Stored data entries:
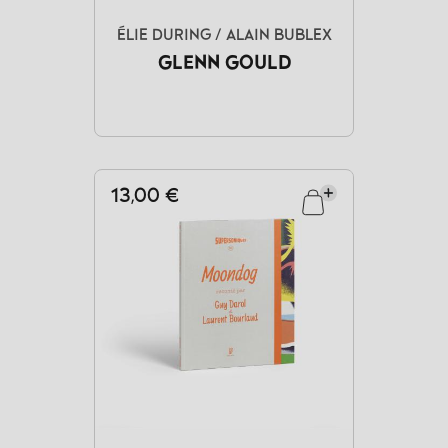
ÉLIE DURING / ALAIN BUBLEX
GLENN GOULD
13,00 €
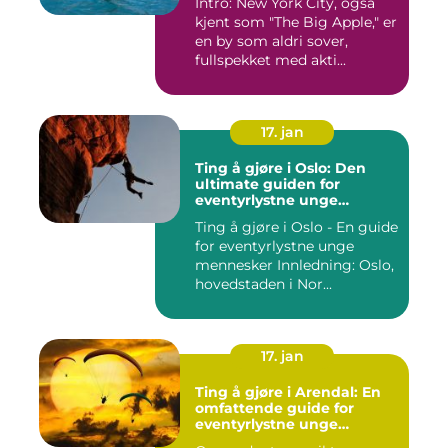
Intro: New York City, også
kjent som "The Big Apple," er
en by som aldri sover,
fullspekket med akti...
17. jan
Ting å gjøre i Oslo: Den
ultimate guiden for
eventyrlystne unge
mennesker
Ting å gjøre i Oslo - En guide
for eventyrlystne unge
mennesker Innledning: Oslo,
hovedstaden i Nor...
17. jan
Ting å gjøre i Arendal: En
omfattende guide for
eventyrlystne unge
mennesker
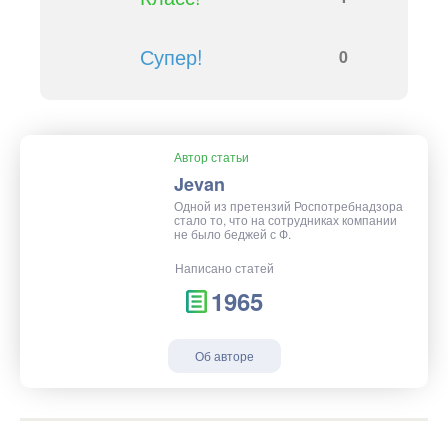
Супер!
0
Автор статьи
Jevan
Одной из претензий Роспотребнадзора
стало то, что на сотрудниках компании
не было беджей с Ф.
Написано статей
1965
Об авторе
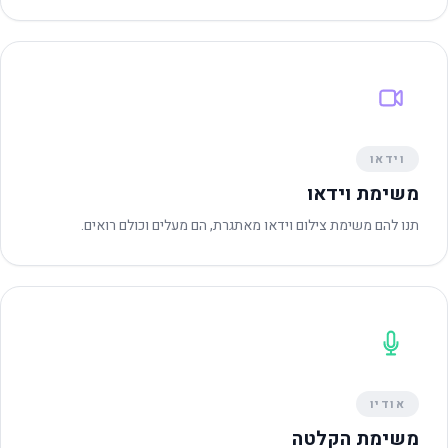
וידאו
משימת וידאו
תנו להם משימת צילום וידאו מאתגרת, הם מעלים וכולם רואים.
אודיו
משימת הקלטה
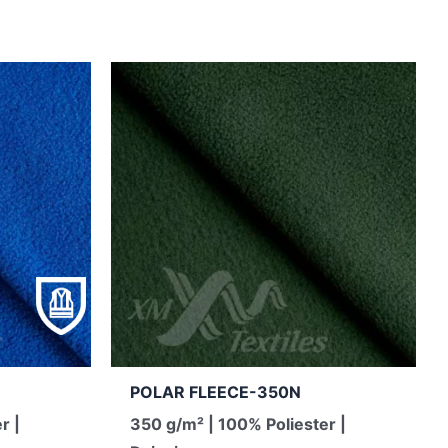
POLAR FLEECE-350N
r |
350 g/m² | 100% Poliester |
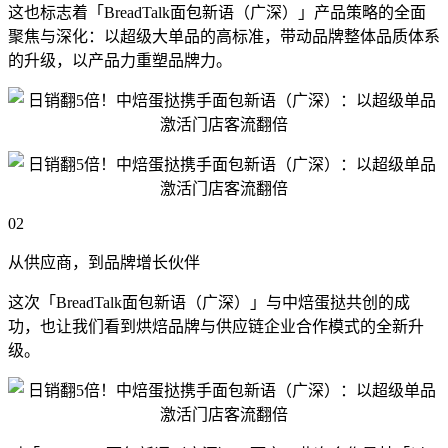
这也标志着「BreadTalk面包新语（广深）」产品策略的全面
聚焦与深化：以超级大单品的高标准，带动品牌整体品质体系
的升级，以产品力重塑品牌力。
02
从供应商，到品牌增长伙伴
这次「BreadTalk面包新语（广深）」与中焙蛋挞共创的成
功，也让我们看到烘焙品牌与供应链企业合作模式的全新升
级。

[Task prompt] In the copy, include no pictures; transcribe every record above verbatim.

[Solution for this exercise]
ÉLIE DURING / ALAIN BUBLEX
GLENN GOULD
13,00 €
Intro: New York City, også
kjent som "The Big Apple," er
en by som aldri sover,
fullspekket med akti...
17. jan
Ting å gjøre i Oslo: Den
ultimate guiden for
eventyrlystne unge
mennesker
Ting å gjøre i Oslo - En guide
for eventyrlystne unge
mennesker Innledning: Oslo,
hovedstaden i Nor...
17. jan
Ting å gjøre i Arendal: En
omfattende guide for
eventyrlystne unge
mennesker
Супер!
0
Автор статьи
Jevan
Одной из претензий Роспотребнадзора
стало то, что на сотрудниках компании
не было беджей с Ф.
Написано статей
1965
Об авторе
וידאו
משימת וידאו
תנו להם משימת צילום וידאו מאתגרת, הם מעלים וכולם רואים.
אודיו
משימת הקלטה
POLAR FLEECE-350N
r |
350 g/m² | 100% Poliester |
这也标志着「BreadTalk面包新语（广深）」产品策略的全面
聚焦与深化：以超级大单品的高标准，带动品牌整体品质体系
的升级，以产品力重塑品牌力。
02
从供应商，到品牌增长伙伴
这次「BreadTalk面包新语（广深）」与中焙蛋挞共创的成
功，也让我们看到烘焙品牌与供应链企业合作模式的全新升
级。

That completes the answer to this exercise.